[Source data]
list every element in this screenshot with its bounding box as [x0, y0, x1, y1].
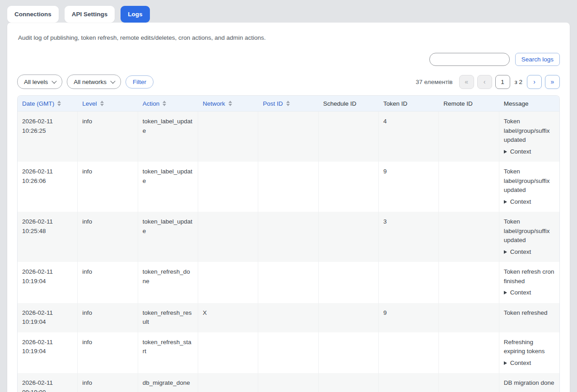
cell-action: token_refresh_start [138, 332, 198, 373]
cell-action: token_label_update [138, 212, 198, 262]
cell-schedule-id [319, 162, 379, 212]
column-header-message: Message [499, 96, 559, 111]
network-filter-select[interactable]: All networks [67, 75, 121, 89]
context-toggle[interactable]: Context [504, 390, 555, 392]
cell-date: 2026-02-11 10:26:06 [18, 162, 78, 212]
cell-message: Token refreshed [499, 303, 559, 332]
cell-token-id: 3 [379, 212, 439, 262]
cell-date: 2026-02-11 10:19:04 [18, 262, 78, 303]
items-count: 37 елементів [416, 79, 453, 85]
context-toggle[interactable]: Context [504, 247, 555, 257]
cell-schedule-id [319, 332, 379, 373]
context-summary[interactable]: Context [504, 288, 555, 298]
cell-date: 2026-02-11 10:26:25 [18, 112, 78, 162]
column-header-label: Post ID [263, 100, 283, 107]
column-header-label: Level [82, 100, 97, 107]
message-text: Refreshing expiring tokens [504, 338, 555, 356]
cell-post-id [258, 162, 318, 212]
toolbar: All levels All networks Filter 37 елемен… [17, 75, 560, 89]
cell-remote-id [439, 332, 499, 373]
column-header-post-id[interactable]: Post ID [258, 96, 318, 111]
column-header-network[interactable]: Network [198, 96, 258, 111]
message-text: DB migration done [504, 378, 555, 388]
filter-button[interactable]: Filter [126, 75, 154, 89]
context-summary[interactable]: Context [504, 147, 555, 157]
cell-remote-id [439, 112, 499, 162]
cell-network [198, 162, 258, 212]
cell-level: info [78, 112, 138, 162]
context-summary[interactable]: Context [504, 390, 555, 392]
context-toggle[interactable]: Context [504, 359, 555, 368]
table-row: 2026-02-11 10:19:04 info token_refresh_r… [18, 303, 559, 332]
cell-date: 2026-02-11 09:19:00 [18, 373, 78, 392]
column-header-label: Schedule ID [323, 100, 357, 107]
tab-api-settings[interactable]: API Settings [65, 6, 115, 23]
table-row: 2026-02-11 09:19:00 info db_migrate_done… [18, 373, 559, 392]
context-label: Context [510, 390, 531, 392]
cell-token-id: 4 [379, 112, 439, 162]
triangle-right-icon [504, 361, 507, 365]
sort-arrows-icon [163, 101, 166, 106]
context-toggle[interactable]: Context [504, 197, 555, 207]
cell-remote-id [439, 373, 499, 392]
cell-action: token_label_update [138, 112, 198, 162]
tab-connections[interactable]: Connections [7, 6, 59, 23]
tab-bar: Connections API Settings Logs [0, 0, 577, 23]
next-page-button[interactable]: › [527, 75, 542, 89]
cell-post-id [258, 332, 318, 373]
triangle-right-icon [504, 200, 507, 204]
column-header-label: Date (GMT) [22, 100, 54, 107]
column-header-date[interactable]: Date (GMT) [18, 96, 78, 111]
message-text: Token refresh cron finished [504, 267, 555, 286]
first-page-button[interactable]: « [459, 75, 474, 89]
cell-token-id: 9 [379, 162, 439, 212]
cell-post-id [258, 212, 318, 262]
pagination: 37 елементів « ‹ з 2 › » [416, 75, 560, 89]
cell-remote-id [439, 212, 499, 262]
context-summary[interactable]: Context [504, 359, 555, 368]
last-page-button[interactable]: » [545, 75, 560, 89]
logs-panel: Audit log of publishing, token refresh, … [7, 23, 570, 392]
cell-token-id [379, 373, 439, 392]
cell-token-id: 9 [379, 303, 439, 332]
search-logs-button[interactable]: Search logs [515, 53, 560, 66]
cell-schedule-id [319, 262, 379, 303]
cell-date: 2026-02-11 10:25:48 [18, 212, 78, 262]
prev-page-button[interactable]: ‹ [477, 75, 492, 89]
cell-level: info [78, 332, 138, 373]
tab-logs[interactable]: Logs [121, 6, 149, 23]
sort-arrows-icon [57, 101, 61, 106]
level-filter-select[interactable]: All levels [17, 75, 62, 89]
column-header-action[interactable]: Action [138, 96, 198, 111]
triangle-right-icon [504, 250, 507, 254]
column-header-remote-id: Remote ID [439, 96, 499, 111]
cell-remote-id [439, 262, 499, 303]
context-summary[interactable]: Context [504, 247, 555, 257]
cell-schedule-id [319, 112, 379, 162]
context-toggle[interactable]: Context [504, 147, 555, 157]
message-text: Token label/group/suffix updated [504, 217, 555, 245]
cell-network: X [198, 303, 258, 332]
context-toggle[interactable]: Context [504, 288, 555, 298]
cell-action: db_migrate_done [138, 373, 198, 392]
current-page-input[interactable] [495, 75, 510, 89]
context-label: Context [510, 359, 531, 368]
cell-network [198, 112, 258, 162]
cell-level: info [78, 303, 138, 332]
message-text: Token label/group/suffix updated [504, 167, 555, 195]
column-header-label: Network [203, 100, 225, 107]
triangle-right-icon [504, 291, 507, 294]
filters: All levels All networks Filter [17, 75, 154, 89]
cell-message: Token refresh cron finished Context [499, 262, 559, 303]
cell-level: info [78, 212, 138, 262]
context-summary[interactable]: Context [504, 197, 555, 207]
cell-post-id [258, 262, 318, 303]
context-label: Context [510, 247, 531, 257]
cell-message: Token label/group/suffix updated Context [499, 112, 559, 162]
column-header-level[interactable]: Level [78, 96, 138, 111]
column-header-schedule-id: Schedule ID [319, 96, 379, 111]
search-input[interactable] [429, 53, 510, 66]
context-label: Context [510, 197, 531, 207]
cell-message: Token label/group/suffix updated Context [499, 212, 559, 262]
message-text: Token refreshed [504, 308, 555, 318]
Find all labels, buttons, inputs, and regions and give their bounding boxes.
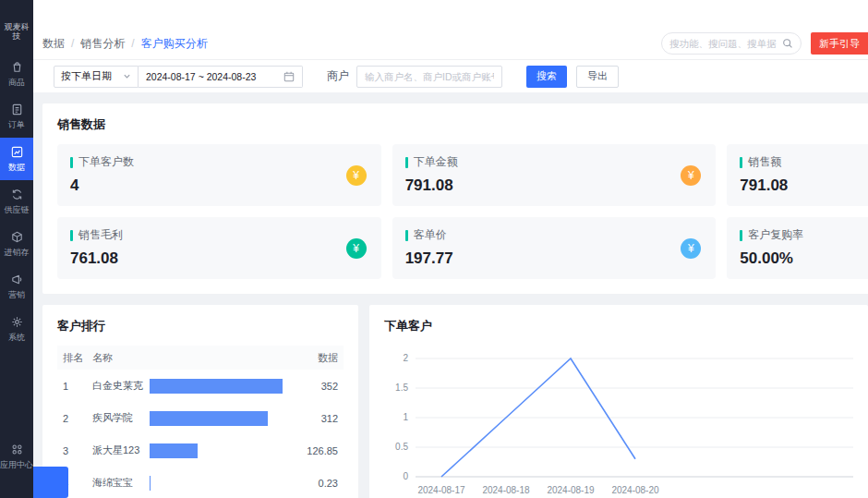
column-rank: 排名: [63, 351, 92, 365]
accent-bar: [70, 230, 73, 241]
metric-value: 791.08: [740, 176, 868, 195]
sidebar-nav: 商品订单数据供应链进销存营销系统: [0, 53, 33, 350]
metric-value: 761.08: [70, 249, 368, 268]
sidebar-item-orders[interactable]: 订单: [0, 95, 33, 138]
accent-bar: [70, 157, 73, 168]
svg-text:1: 1: [403, 412, 408, 422]
date-type-select[interactable]: 按下单日期: [54, 66, 139, 88]
profit-circle-icon: ¥: [346, 238, 367, 259]
sidebar-item-label: 数据: [8, 162, 25, 174]
metrics-grid: 下单客户数 4 ¥ 下单金额 791.08 ¥ 销售额 791.08 销售毛利 …: [57, 144, 868, 279]
ranking-table-header: 排名 名称 数据: [57, 346, 344, 370]
ranking-value: 126.85: [283, 445, 338, 456]
svg-text:2024-08-19: 2024-08-19: [547, 485, 595, 495]
ranking-table-body: 1白金史莱克3522疾风学院3123派大星123126.854海绵宝宝0.23: [57, 370, 344, 498]
search-button[interactable]: 搜索: [526, 66, 567, 88]
ranking-bar: [150, 379, 283, 394]
top-bar: 数据 / 销售分析 / 客户购买分析 新手引导: [33, 0, 868, 59]
svg-text:2024-08-18: 2024-08-18: [482, 485, 530, 495]
sidebar-item-marketing[interactable]: 营销: [0, 265, 33, 308]
supply-icon: [10, 188, 24, 201]
customer-ranking-card: 客户排行 排名 名称 数据 1白金史莱克3522疾风学院3123派大星12312…: [42, 305, 358, 498]
filter-bar: 按下单日期 商户 搜索 导出: [33, 59, 868, 92]
sidebar-item-app-center[interactable]: 应用中心: [0, 435, 33, 478]
sidebar-bottom: 应用中心: [0, 435, 33, 478]
sidebar-item-inventory[interactable]: 进销存: [0, 223, 33, 265]
chart-icon: [10, 145, 24, 159]
sales-data-card: 销售数据 下单客户数 4 ¥ 下单金额 791.08 ¥ 销售额 791.08: [42, 103, 868, 294]
sidebar-item-label: 订单: [8, 119, 25, 131]
sidebar-item-label: 供应链: [5, 204, 30, 216]
svg-text:0: 0: [403, 471, 408, 481]
ranking-bar: [150, 411, 268, 426]
sidebar-item-label: 应用中心: [0, 459, 33, 471]
sidebar-item-label: 商品: [8, 77, 25, 89]
sidebar-item-label: 系统: [8, 332, 25, 344]
sales-data-title: 销售数据: [57, 116, 868, 133]
amount-circle-icon: ¥: [681, 165, 701, 186]
breadcrumb-item-data[interactable]: 数据: [42, 36, 65, 52]
app-logo: 观麦科技: [1, 22, 32, 42]
ranking-bar-track: [150, 476, 283, 491]
column-value: 数据: [283, 351, 338, 365]
svg-text:1.5: 1.5: [395, 383, 408, 393]
box-icon: [10, 60, 24, 74]
accent-bar: [740, 157, 742, 168]
grid-icon: [10, 443, 24, 456]
global-search-input[interactable]: [669, 38, 782, 49]
metric-value: 4: [70, 176, 368, 195]
beginner-guide-button[interactable]: 新手引导: [811, 32, 868, 55]
sidebar-item-supply[interactable]: 供应链: [0, 180, 33, 223]
sidebar-item-system[interactable]: 系统: [0, 308, 33, 350]
customer-name: 白金史莱克: [92, 379, 150, 393]
price-circle-icon: ¥: [681, 238, 701, 259]
rank-number: 3: [63, 445, 92, 456]
customer-name: 海绵宝宝: [92, 476, 150, 490]
sidebar-item-products[interactable]: 商品: [0, 53, 33, 95]
export-button[interactable]: 导出: [576, 66, 619, 88]
customer-name: 疾风学院: [92, 411, 150, 425]
yen-circle-icon: ¥: [346, 165, 367, 186]
column-name: 名称: [92, 351, 283, 365]
inventory-icon: [10, 230, 24, 244]
merchant-search-input[interactable]: [356, 66, 502, 88]
global-search: [661, 32, 802, 55]
breadcrumb-current-page: 客户购买分析: [141, 36, 208, 52]
metric-avg-order-value: 客单价 197.77 ¥: [392, 217, 717, 279]
accent-bar: [740, 230, 742, 241]
breadcrumb-item-sales-analysis[interactable]: 销售分析: [80, 36, 125, 52]
sidebar-item-data[interactable]: 数据: [0, 138, 33, 180]
ranking-bar: [150, 443, 198, 458]
order-customers-chart-title: 下单客户: [384, 318, 853, 334]
ranking-bar-track: [150, 379, 283, 394]
svg-text:0.5: 0.5: [395, 442, 408, 452]
sidebar-item-label: 营销: [8, 289, 25, 301]
ranking-value: 0.23: [283, 478, 338, 489]
breadcrumb-separator: /: [71, 37, 74, 50]
search-icon[interactable]: [782, 38, 793, 49]
ranking-row: 2疾风学院312: [57, 402, 344, 434]
ranking-bar-track: [150, 443, 283, 458]
calendar-icon: [283, 71, 295, 82]
ranking-row: 4海绵宝宝0.23: [57, 467, 344, 498]
ranking-value: 312: [283, 413, 338, 424]
metric-value: 197.77: [405, 249, 704, 268]
main-area: 数据 / 销售分析 / 客户购买分析 新手引导 按下单日期: [33, 0, 868, 498]
metric-gross-profit: 销售毛利 761.08 ¥: [57, 217, 381, 279]
svg-text:2: 2: [403, 353, 408, 363]
gear-icon: [10, 315, 24, 329]
order-icon: [10, 103, 24, 116]
metric-value: 791.08: [405, 176, 704, 195]
metric-order-amount: 下单金额 791.08 ¥: [392, 144, 717, 206]
svg-text:2024-08-20: 2024-08-20: [611, 485, 659, 495]
merchant-label: 商户: [327, 68, 349, 84]
date-range-input[interactable]: [146, 71, 278, 82]
metric-order-customers: 下单客户数 4 ¥: [57, 144, 381, 206]
rank-number: 1: [63, 381, 92, 392]
rank-number: 2: [63, 413, 92, 424]
floating-helper-button[interactable]: [33, 467, 68, 498]
order-customers-line-chart: 00.511.522024-08-172024-08-182024-08-192…: [384, 344, 853, 498]
customer-ranking-title: 客户排行: [57, 318, 344, 334]
customer-name: 派大星123: [92, 443, 150, 457]
date-range-picker[interactable]: [139, 66, 303, 88]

TASK ITEM> Across the entries, how many lines contain the word "新手引导"? State that number and nothing else.

EXPECTED ANSWER> 3